Problem details:
Which lines in the data below contain the word "SCAR"? Return each of them.
━━━━━ Source material ━━━━━
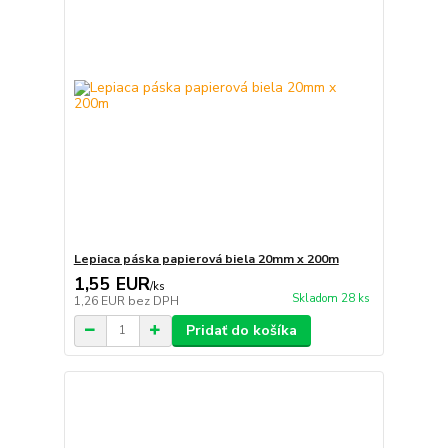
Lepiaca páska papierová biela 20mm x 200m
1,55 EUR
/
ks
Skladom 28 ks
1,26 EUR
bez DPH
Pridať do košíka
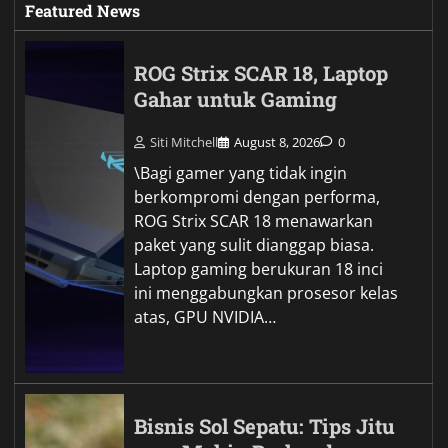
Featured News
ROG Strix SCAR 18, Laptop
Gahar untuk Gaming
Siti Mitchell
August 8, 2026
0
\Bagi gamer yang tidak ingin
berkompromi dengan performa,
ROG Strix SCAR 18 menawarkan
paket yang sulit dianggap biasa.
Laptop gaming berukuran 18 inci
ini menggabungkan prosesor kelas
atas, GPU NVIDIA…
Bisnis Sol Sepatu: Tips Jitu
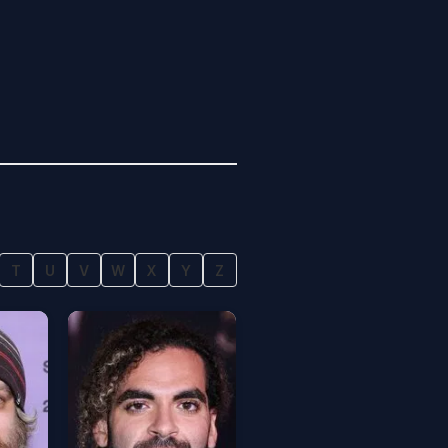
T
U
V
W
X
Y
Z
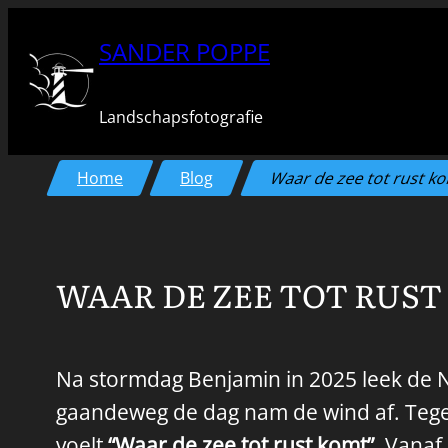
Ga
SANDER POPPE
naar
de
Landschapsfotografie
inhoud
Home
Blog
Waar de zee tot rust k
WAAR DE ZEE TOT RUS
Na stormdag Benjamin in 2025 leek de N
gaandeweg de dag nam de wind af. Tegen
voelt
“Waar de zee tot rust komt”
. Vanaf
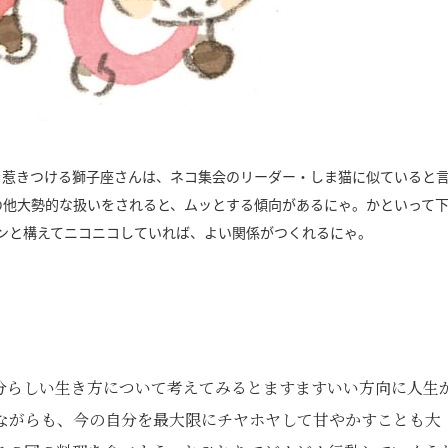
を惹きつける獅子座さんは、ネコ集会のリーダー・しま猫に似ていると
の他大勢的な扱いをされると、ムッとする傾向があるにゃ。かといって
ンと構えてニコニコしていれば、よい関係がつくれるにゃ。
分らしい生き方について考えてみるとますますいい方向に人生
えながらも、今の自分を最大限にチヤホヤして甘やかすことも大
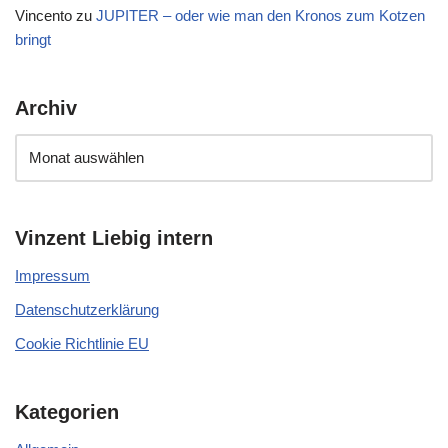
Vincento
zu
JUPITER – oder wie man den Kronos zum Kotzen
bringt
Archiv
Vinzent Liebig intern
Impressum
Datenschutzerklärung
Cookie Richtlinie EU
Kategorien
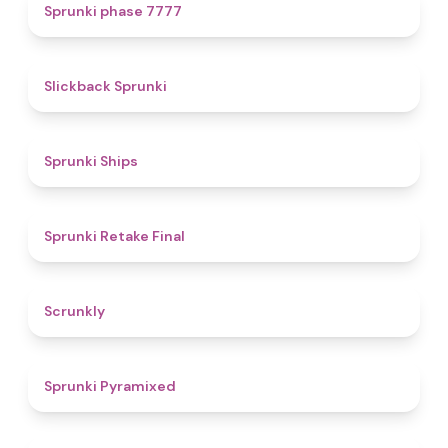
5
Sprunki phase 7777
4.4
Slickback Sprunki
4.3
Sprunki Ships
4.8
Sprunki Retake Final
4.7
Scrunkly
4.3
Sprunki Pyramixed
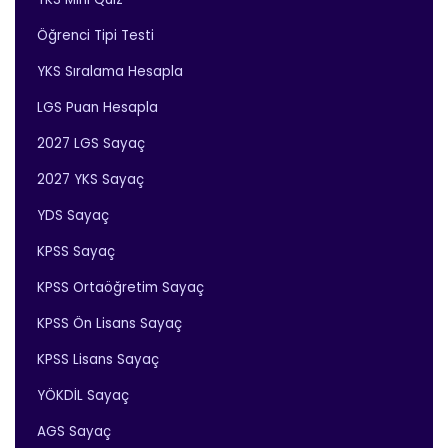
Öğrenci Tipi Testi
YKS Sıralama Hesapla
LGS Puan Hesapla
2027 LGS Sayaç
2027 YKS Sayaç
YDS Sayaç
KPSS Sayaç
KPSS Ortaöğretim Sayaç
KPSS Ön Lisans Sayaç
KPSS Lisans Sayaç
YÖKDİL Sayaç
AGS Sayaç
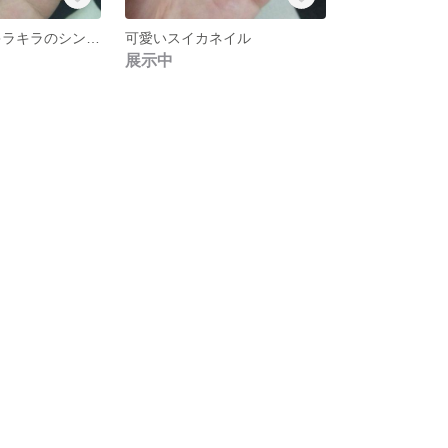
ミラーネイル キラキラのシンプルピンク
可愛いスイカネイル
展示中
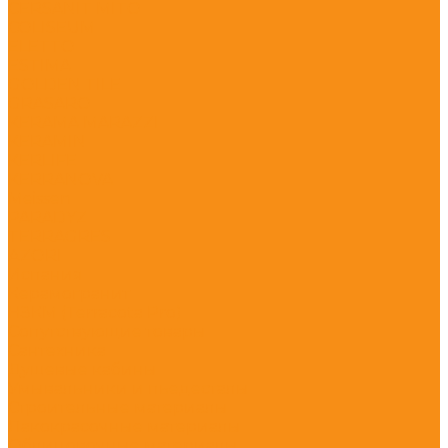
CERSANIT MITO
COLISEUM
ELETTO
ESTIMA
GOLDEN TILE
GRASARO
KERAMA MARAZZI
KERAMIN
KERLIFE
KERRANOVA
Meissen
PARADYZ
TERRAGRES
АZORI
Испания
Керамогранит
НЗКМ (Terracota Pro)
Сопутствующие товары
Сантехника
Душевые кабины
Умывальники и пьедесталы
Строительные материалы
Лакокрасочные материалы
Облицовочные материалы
━━━━━
Response to this exercise:
ROG Strix SCAR 18, Laptop
ROG Strix SCAR 18 menawarkan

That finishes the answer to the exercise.